Data extracted from a collection:

BEGIN

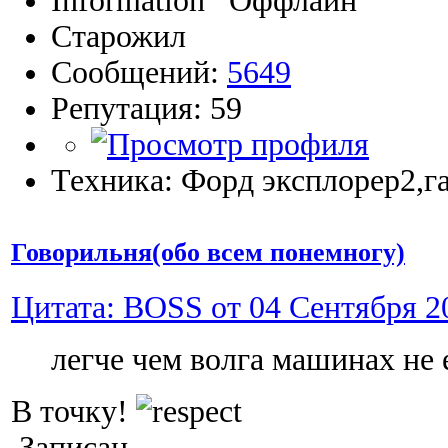
Information
Старожил
Сообщений:
5649
Репутация: 59
Техника: Форд эксплорер2,га
Говорильня(обо всем понемногу)
Цитата: BOSS от 04 Сентября 20
легче чем волга машинах не 
В точку!
Записан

END

▸ Try it:
Could you retype every record above exactly, leaving the pictures out?

▸ Written response:
Information
Старожил
Сообщений:
5649
Репутация: 59
Техника: Форд эксплорер2,га
Говорильня(обо всем понемногу)
Цитата: BOSS от 04 Сентября 20
легче чем волга машинах не 
В точку!
Записан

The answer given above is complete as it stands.